Exercise goal
Please return each entry that follows exactly as given, but without pictures.

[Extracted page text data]
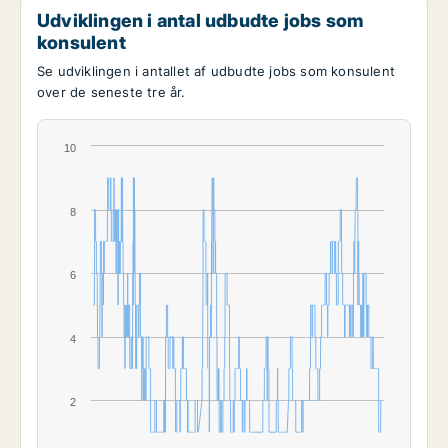
Udviklingen i antal udbudte jobs som
konsulent
Se udviklingen i antallet af udbudte jobs som konsulent
over de seneste tre år.
10
8
6
4
2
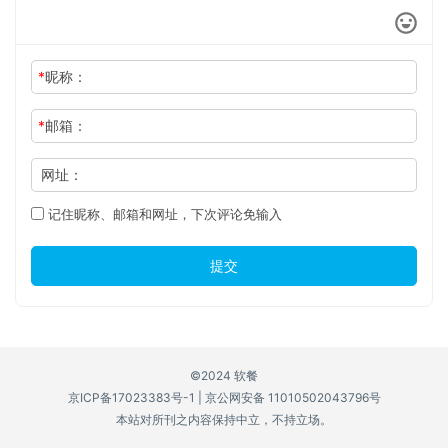
*
昵称：
*
邮箱：
网址：
记住昵称、邮箱和网址，下次评论免输入
提交
©2024 软餐
京ICP备17023383号-1
|
京公网安备 11010502043796号
本站对所刊之内容保持中立，不持立场。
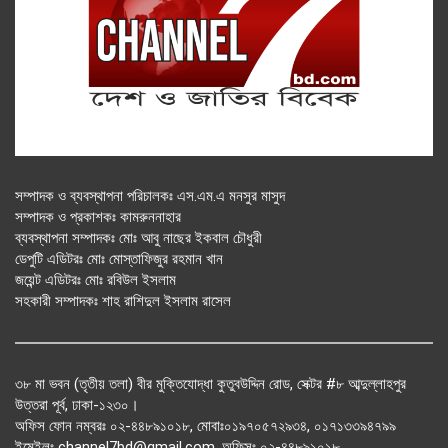
সম্পাদক ও ব্যবস্থাপনা পরিচালকঃ এস.এম.এ মনসুর মাসুদ
সম্পাদক ও প্রকাশকঃ কামরুননাহার
ব্যবস্থাপনা সম্পাদকঃ মোঃ আবু নাছের ইকবাল চৌধুরী
ডেপুটি এডিটরঃ মোঃ মোস্তাফিজুর রহমান খান
জয়েন্ট এডিটরঃ মোঃ রবিউল ইসলাম
সহকারী সম্পাদকঃ শাহ রাশিদুল ইসলাম রাসেল
৩৮ মা ভবন (তৃতীয় তলা) বীর মুক্তিযোদ্ধা কুতুবউদ্দিন রোড, সেক্টর #৮ আব্দুল্লাহপুর
উত্তরা পূর্ব, ঢাকা-১২৩০।
অফিস ফোন নম্বরঃ ০২-৪৪৮৯১০১৮, মোবাঃ০১৯৭০৫৭২৯৩৪, ০১৭১৩৩৯৪৭৯৯
ইমেইলঃ channel7bd@gmail.com, অফিসঃ ০২-৪৪৮৯১০১৮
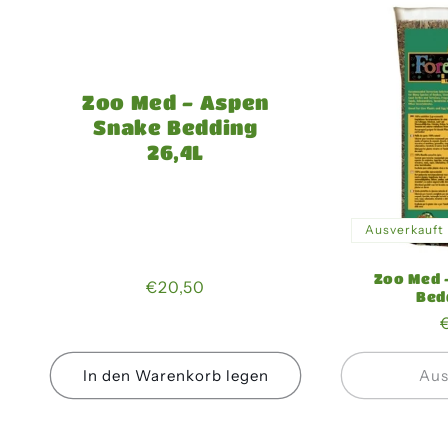
Zoo Med - Aspen
Snake Bedding
26,4L
Ausverkauft
Zoo Med 
Normaler
€20,50
Bed
Preis
In den Warenkorb legen
Aus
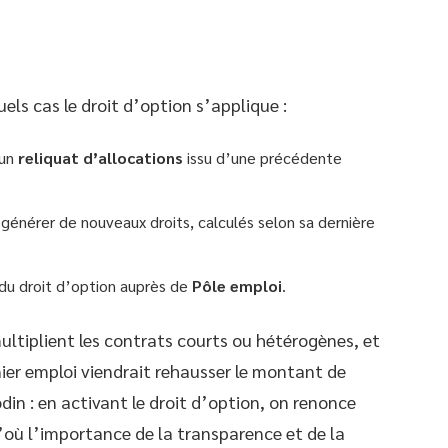
uels cas le droit d’option s’applique :
’un
reliquat d’allocations
issu d’une précédente
 générer de nouveaux droits, calculés selon sa dernière
n du droit d’option auprès de
Pôle emploi
.
multiplient les contrats courts ou hétérogènes, et
nier emploi viendrait rehausser le montant de
odin : en activant le droit d’option, on renonce
’où l’importance de la transparence et de la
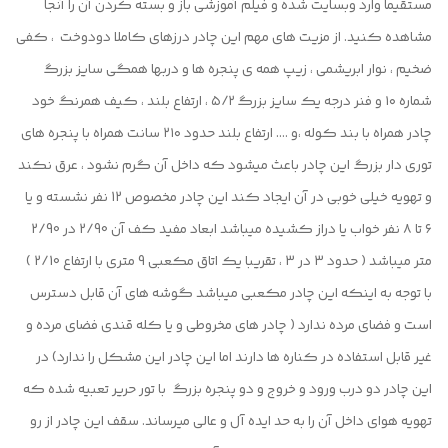
مستقیما وارد وبسایت شده و فیلم آموزشی باز و بسته کردن آن را آنجا
مشاهده کنید. از مزیت های مهم این چادر درزهای کاملا دودوخت ، کفی
ضخیم ، نوار ابریشمی ، زیپ همه ی پنجره ها و دربها همگی سایز بزرگ
شماره ۱۰ و فنر درجه یک سایز بزرگ ۵/۲ ، ارتفاع بلند ، کیف همرنگ خود
چادر همراه با بند کوله ،و …. ارتفاع بلند حدود ۲۱۰ سانت همراه با پنجره های
توری دار بزرگ این چادر باعث میشود که داخل آن گرم نشود ، عرق نکند
و تهویه خیلی خوبی در آن ایجاد کند این چادر مخصوص 12 نفر نشسته و یا
۶ تا ۸ نفر خواب یا دراز کشیده میباشد ابعاد مفید کف آن 2/90 در 2/90
متر میباشد ( حدود 3 در 3 ، تقریبا یک اتاق مکعبی 9 متری با ارتفاع 2/10 )
با توجه به اینکه این چادر مکعبی میباشد گوشه های آن قابل دسترس
است و فضای مرده ندارد ( چادر های مخروطی و یا کله قندی فضای مرده و
غیر قابل استفاده در کناره ها دارند اما این چادر این مشکل را ندارد) در
این چادر دو درب ورود و خروج و دو پنجره بزرگ با تور حریر تعبیه شده که
تهویه هوای داخل آن را به حد ایده آل و عالی میرساند. سقف این چادر از رو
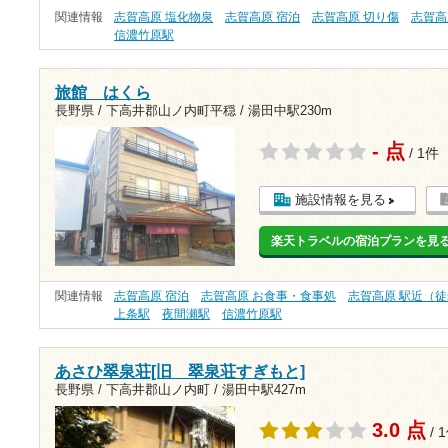
関連情報
志賀高原 塩化物泉
志賀高原 宿泊
志賀高原 切り傷
志賀高
信濃竹原駅
旅館 はくら
長野県 / 下高井郡山ノ内町平穏 /
湯田中駅230m
- 点
/ 1件
施設情報を見る
楽天トラベルの宿泊プランを見
関連情報
志賀高原 宿泊
志賀高原 お食事・食事処
志賀高原 駅近（徒
上条駅
夜間瀬駅
信濃竹原駅
あさひ翠泉荘[旧 翠泉荘すぎもと]
長野県 / 下高井郡山ノ内町 /
湯田中駅427m
3.0 点
/ 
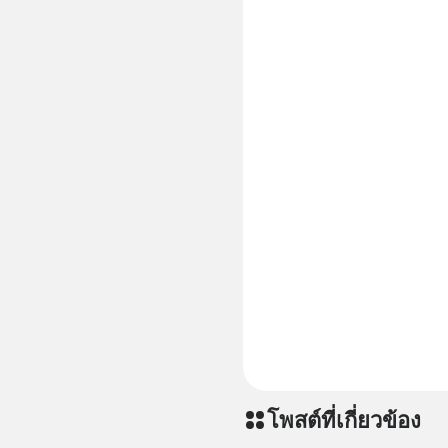
โพสต์ที่เกี่ยวข้อง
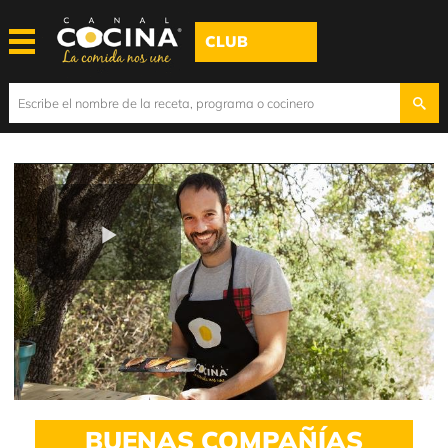
CLUB
Play
Video
BUENAS COMPAÑÍAS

Answer section
Udviklingen i antal udbudte jobs som
konsulent
Se udviklingen i antallet af udbudte jobs som konsulent
over de seneste tre år.
10
8
6
4
2
*
昵称：
*
邮箱：
网址：
记住昵称、邮箱和网址，下次评论免输入
提交
©2024 软餐
京ICP备17023383号-1
|
京公网安备 11010502043796号
本站对所刊之内容保持中立，不持立场。
সম্পাদক ও ব্যবস্থাপনা পরিচালকঃ এস.এম.এ মনসুর মাসুদ
সম্পাদক ও প্রকাশকঃ কামরুননাহার
ব্যবস্থাপনা সম্পাদকঃ মোঃ আবু নাছের ইকবাল চৌধুরী
ডেপুটি এডিটরঃ মোঃ মোস্তাফিজুর রহমান খান
জয়েন্ট এডিটরঃ মোঃ রবিউল ইসলাম
সহকারী সম্পাদকঃ শাহ রাশিদুল ইসলাম রাসেল
৩৮ মা ভবন (তৃতীয় তলা) বীর মুক্তিযোদ্ধা কুতুবউদ্দিন রোড, সেক্টর #৮ আব্দুল্লাহপুর
উত্তরা পূর্ব, ঢাকা-১২৩০।
অফিস ফোন নম্বরঃ ০২-৪৪৮৯১০১৮, মোবাঃ০১৯৭০৫৭২৯৩৪, ০১৭১৩৩৯৪৭৯৯
ইমেইলঃ channel7bd@gmail.com, অফিসঃ ০২-৪৪৮৯১০১৮
Zoo Med - Aspen
Snake Bedding
26,4L
Ausverkauft
Zoo Med 
Normaler
€20,50
Bed
Preis
In den Warenkorb legen
Aus
uels cas le droit d’option s’applique :
’un
reliquat d’allocations
issu d’une précédente
 générer de nouveaux droits, calculés selon sa dernière
n du droit d’option auprès de
Pôle emploi
.
multiplient les contrats courts ou hétérogènes, et
nier emploi viendrait rehausser le montant de
odin : en activant le droit d’option, on renonce
’où l’importance de la transparence et de la
مستقیما وارد وبسایت شده و فیلم آموزشی باز و بسته کردن آن را آنجا
مشاهده کنید. از مزیت های مهم این چادر درزهای کاملا دودوخت ، کفی
ضخیم ، نوار ابریشمی ، زیپ همه ی پنجره ها و دربها همگی سایز بزرگ
شماره ۱۰ و فنر درجه یک سایز بزرگ ۵/۲ ، ارتفاع بلند ، کیف همرنگ خود
چادر همراه با بند کوله ،و …. ارتفاع بلند حدود ۲۱۰ سانت همراه با پنجره های
توری دار بزرگ این چادر باعث میشود که داخل آن گرم نشود ، عرق نکند
و تهویه خیلی خوبی در آن ایجاد کند این چادر مخصوص 12 نفر نشسته و یا
۶ تا ۸ نفر خواب یا دراز کشیده میباشد ابعاد مفید کف آن 2/90 در 2/90
متر میباشد ( حدود 3 در 3 ، تقریبا یک اتاق مکعبی 9 متری با ارتفاع 2/10 )
با توجه به اینکه این چادر مکعبی میباشد گوشه های آن قابل دسترس
است و فضای مرده ندارد ( چادر های مخروطی و یا کله قندی فضای مرده و
غیر قابل استفاده در کناره ها دارند اما این چادر این مشکل را ندارد) در
این چادر دو درب ورود و خروج و دو پنجره بزرگ با تور حریر تعبیه شده که
تهویه هوای داخل آن را به حد ایده آل و عالی میرساند. سقف این چادر از رو
関連情報
志賀高原 塩化物泉
志賀高原 宿泊
志賀高原 切り傷
志賀高
信濃竹原駅
旅館 はくら
長野県 / 下高井郡山ノ内町平穏 /
湯田中駅230m
- 点
/ 1件
施設情報を見る
楽天トラベルの宿泊プランを見
関連情報
志賀高原 宿泊
志賀高原 お食事・食事処
志賀高原 駅近（徒
上条駅
夜間瀬駅
信濃竹原駅
あさひ翠泉荘[旧 翠泉荘すぎもと]
長野県 / 下高井郡山ノ内町 /
湯田中駅427m
3.0 点
/ 
โพสต์ที่เกี่ยวข้อง
CLUB
Play
Video
BUENAS COMPAÑÍAS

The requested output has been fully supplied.